– Posłuchajcie
– zaczął Kingsley. – Do gazet wyciekła informacja dotycząca
tego, co tak naprawdę stało się z Harrym. Ludzie zaczęli się
oburzać, że Ministerstwo Magii nic z tym nie robi. Dzisiaj od rana
wychodzą wydania specjalne wszystkich możliwych pism, w których
roi się od chorych spekulacji.
– Przecież
to miała być tajemnica – oburzył się Remus. – Wiedział tylko
Zakon Feniksa, Gwardia Dumbledore'a i zainteresowani uzdrowiciele.
Sam dyrektor Munga obiecał nam dyskrecję.
– Tak
– przyznał cierpko Kingsley. – I w obecnej chwili uważa, że
ani on, ani jego personel nie mają sobie nic do zarzucenia.
– A
co mają powiedzieć? – wtrąciła Ginny. – Wiadomo, że każdy
będzie bronić swoich. Wy ręczycie za Zakon, ja za Gwardię, a
szpital za siebie.
Zapadło
krótkie milczenie.
– Chodzi
o to – kontynuował auror – że ministerstwo ma mocno zszarganą
opinię, ludzie najzwyczajniej nam nie ufają i teraz musimy zrobić
coś, z czego będą zadowoleni.
– Kosztem
Harry'ego? – zapytała dziewczyna, mierząc go wzrokiem. –
Świetny pomysł, naprawdę. Mogę się założyć, że wszyscy będą
zadowoleni.
– Ginny,
dziennikarze zaczęli węszyć. To jest kwestia czasu, aż dotrą do
ciebie i będą chcieli, abyś zabrała głos w tej sprawie. A jeśli
zaczniesz się wypowiadać, to ministerstwo zwróci na ciebie baczną
uwagę.
Panna
Weasley przełknęła głośno ślinę. Poczuła, że robi jej się
gorąco z nerwów. Wzrok Kingsleya był niepokojący. Wręcz
przeszywał ją na wylot.

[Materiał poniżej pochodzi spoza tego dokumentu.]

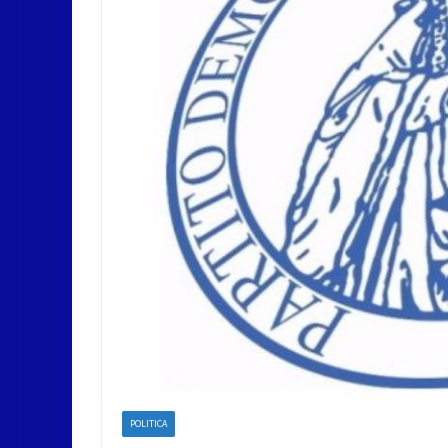
POLITICA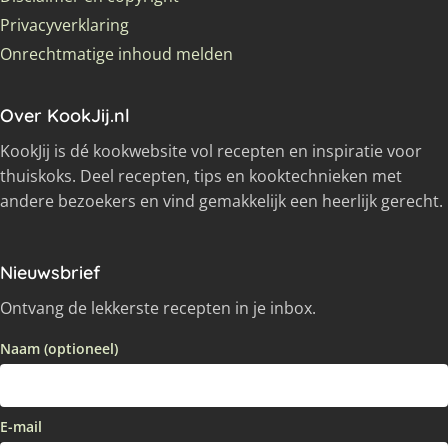
Privacyverklaring
Onrechtmatige inhoud melden
Over KookJij.nl
KookJij is dé kookwebsite vol recepten en inspiratie voor
thuiskoks. Deel recepten, tips en kooktechnieken met
andere bezoekers en vind gemakkelijk een heerlijk gerecht.
Nieuwsbrief
Ontvang de lekkerste recepten in je inbox.
Naam (optioneel)
E-mail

On wie – pomyślała. – Poczeka,
aż popełnię jakiś błąd, a wtedy mnie aresztuje.
– A
co ja mam do tego? – wtrącił Remus. – Myślę, że powinieneś
porozmawiać z Ronem i Hermioną, a nie ze mną.
– Tak,
do nich udam się w drugiej kolejności. A ty, Remusie? Nie wiem,
skąd redaktor Czarownicy wziął tę informację, ale widział
cię w Dolinie Godryka i insynuował, że serce znajduje się właśnie
tam, a przyjaciele Harry'ego specjalnie nie chcą go oddać, aby
narobić więcej szumu wokół siebie.
– Co?
– oburzyła się Ginny. – Co za idiotyzm...
A
potem przeniosła wzrok na Lupina i zmarszczyła nos. Oczywiście,
Remus nie miał obowiązku jej się tłumaczyć, ale mógł
wspomnieć, że również wziął się za poszukiwania. Mężczyzna
wyglądał na mocno wstrząśniętego i zmieszanego. Pokręcił głową
z niedowierzaniem.
– Chcesz
powiedzieć, że ktoś mnie śledzi?
– Nie
wiem, możliwe, że teraz już tak. Możliwe, że obydwoje
zostaniecie przesłuchani w ministerstwie. Postaram się, aby odbyło
się to w jakiś cywilizowany sposób, ale wątpię, abym osobiście
mógł się tym zająć. Tylko proszę was, nie róbcie nic głupiego
i jakby co, to informujcie mnie o wszystkim.
– Tylko
że... – zaczęła niechętnie Ginny. – Ja chyba już zrobiłam
coś głupiego...
Nie
była pewna, dlaczego to powiedziała, ale kiedy napotkała wzrok
Remusa i widziała, jak mężczyzna delikatnie kiwa głową, uznała,
że faktycznie lepiej będzie mieć to za sobą. Jeśli będzie
musiała ponieść konsekwencje, trudno, przynajmniej wiedziała, że
Lupin również przejął się sprawą Harry'ego i jak nie ona, to on
zrobi wszystko, aby mu pomóc.
– Jeśli
chcesz złożyć oficjalne zeznania w jakiejś sprawie, to powinni
być przy tym twoi rodzice – oświadczył Kingsley tak rzeczowym
tonem, że dziewczyna poczuła, że robi jej się słabo.
– Nie
przesadzaj – upomniał go Lupin. – W razie czego, wezmę to na
siebie.
Auror
nie był zbyt przekonany, ale odwrócił się w stronę Ginny.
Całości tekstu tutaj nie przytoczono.